Work to complete: Look through the data below and output, unchanged, every line from the one holding "Ar Jūsu piekrišanu" through the one holding "przestępstw z nienawiści.", inclusive. Skip the pictures.
-------- Stored data --------
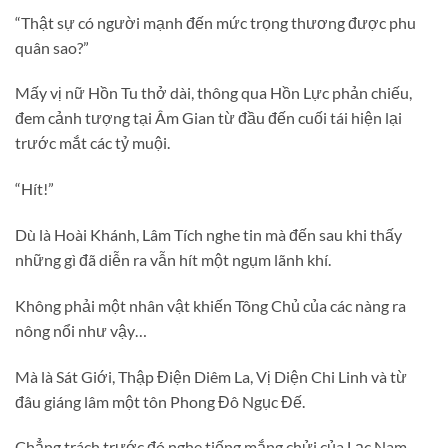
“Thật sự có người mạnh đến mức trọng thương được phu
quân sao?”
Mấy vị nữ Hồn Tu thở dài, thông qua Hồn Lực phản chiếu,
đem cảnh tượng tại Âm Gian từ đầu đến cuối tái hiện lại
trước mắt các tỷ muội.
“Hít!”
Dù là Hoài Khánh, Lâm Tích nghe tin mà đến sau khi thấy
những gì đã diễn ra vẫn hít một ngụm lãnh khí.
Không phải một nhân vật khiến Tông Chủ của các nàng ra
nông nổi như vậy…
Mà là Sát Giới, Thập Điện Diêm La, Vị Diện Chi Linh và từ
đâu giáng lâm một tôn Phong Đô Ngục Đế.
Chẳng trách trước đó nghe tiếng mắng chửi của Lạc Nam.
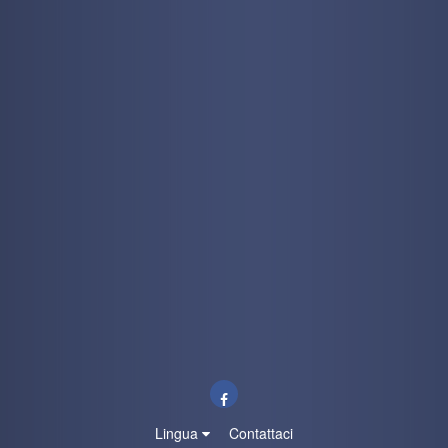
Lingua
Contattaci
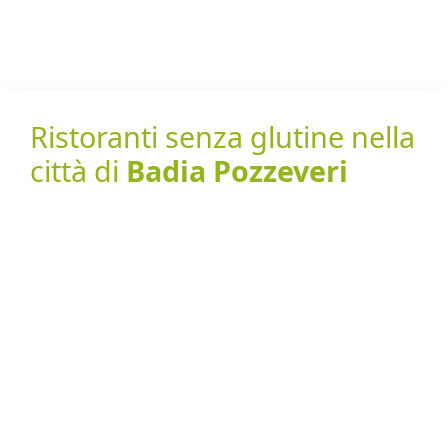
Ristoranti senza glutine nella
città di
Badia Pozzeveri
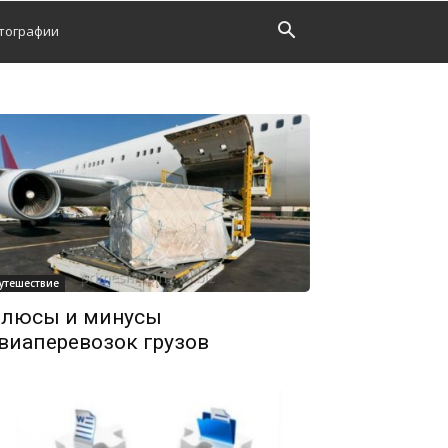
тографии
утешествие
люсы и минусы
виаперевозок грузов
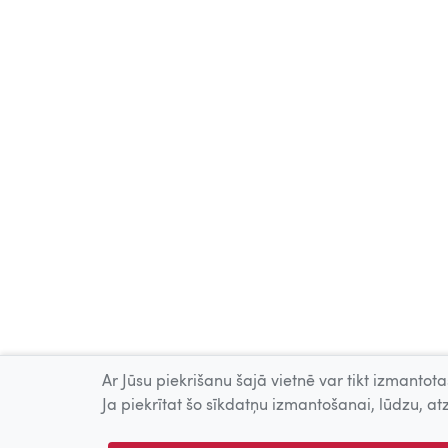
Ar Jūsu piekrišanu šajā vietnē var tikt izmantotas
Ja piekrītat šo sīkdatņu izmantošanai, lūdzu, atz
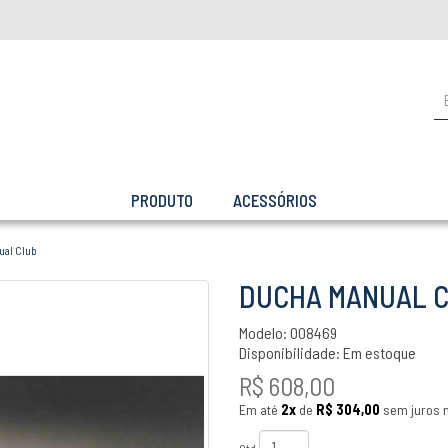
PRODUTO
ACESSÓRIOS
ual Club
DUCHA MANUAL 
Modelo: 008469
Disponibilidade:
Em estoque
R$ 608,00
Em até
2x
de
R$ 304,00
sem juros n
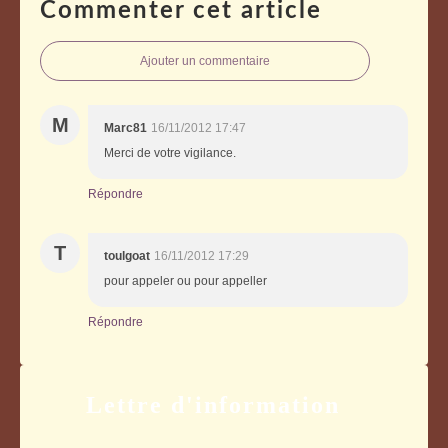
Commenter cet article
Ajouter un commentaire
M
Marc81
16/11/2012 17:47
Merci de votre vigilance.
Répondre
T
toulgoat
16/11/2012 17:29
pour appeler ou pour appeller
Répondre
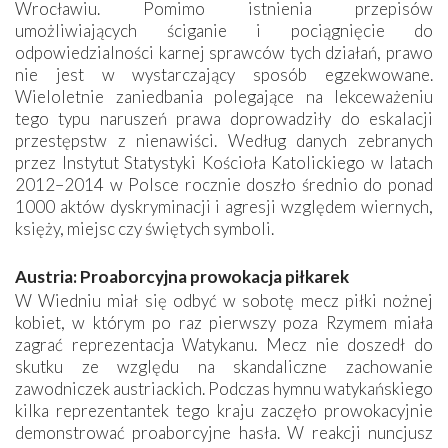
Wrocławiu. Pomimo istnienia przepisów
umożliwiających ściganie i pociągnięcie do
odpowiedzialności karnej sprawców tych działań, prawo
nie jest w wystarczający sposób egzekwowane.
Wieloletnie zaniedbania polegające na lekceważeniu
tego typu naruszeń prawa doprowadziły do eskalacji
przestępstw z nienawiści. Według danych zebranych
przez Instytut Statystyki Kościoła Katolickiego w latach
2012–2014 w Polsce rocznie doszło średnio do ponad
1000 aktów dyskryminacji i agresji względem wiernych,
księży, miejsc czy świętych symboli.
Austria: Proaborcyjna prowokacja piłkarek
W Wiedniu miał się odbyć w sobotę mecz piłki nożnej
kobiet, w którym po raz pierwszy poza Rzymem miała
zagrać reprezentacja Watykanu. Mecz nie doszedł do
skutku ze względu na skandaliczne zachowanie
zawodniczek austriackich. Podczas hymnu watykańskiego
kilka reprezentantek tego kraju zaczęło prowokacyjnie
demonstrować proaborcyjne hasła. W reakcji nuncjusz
--------
Solution:
Ar Jūsu piekrišanu šajā vietnē var tikt izmantotas
Ja piekrītat šo sīkdatņu izmantošanai, lūdzu, atz
PRODUTO
ACESSÓRIOS
ual Club
DUCHA MANUAL 
Modelo: 008469
Disponibilidade:
Em estoque
R$ 608,00
Em até
2x
de
R$ 304,00
sem juros n
Commenter cet article
Ajouter un commentaire
M
Marc81
16/11/2012 17:47
Merci de votre vigilance.
Répondre
T
toulgoat
16/11/2012 17:29
pour appeler ou pour appeller
Répondre
Wrocławiu. Pomimo istnienia przepisów
umożliwiających ściganie i pociągnięcie do
odpowiedzialności karnej sprawców tych działań, prawo
nie jest w wystarczający sposób egzekwowane.
Wieloletnie zaniedbania polegające na lekceważeniu
tego typu naruszeń prawa doprowadziły do eskalacji
przestępstw z nienawiści. Według danych zebranych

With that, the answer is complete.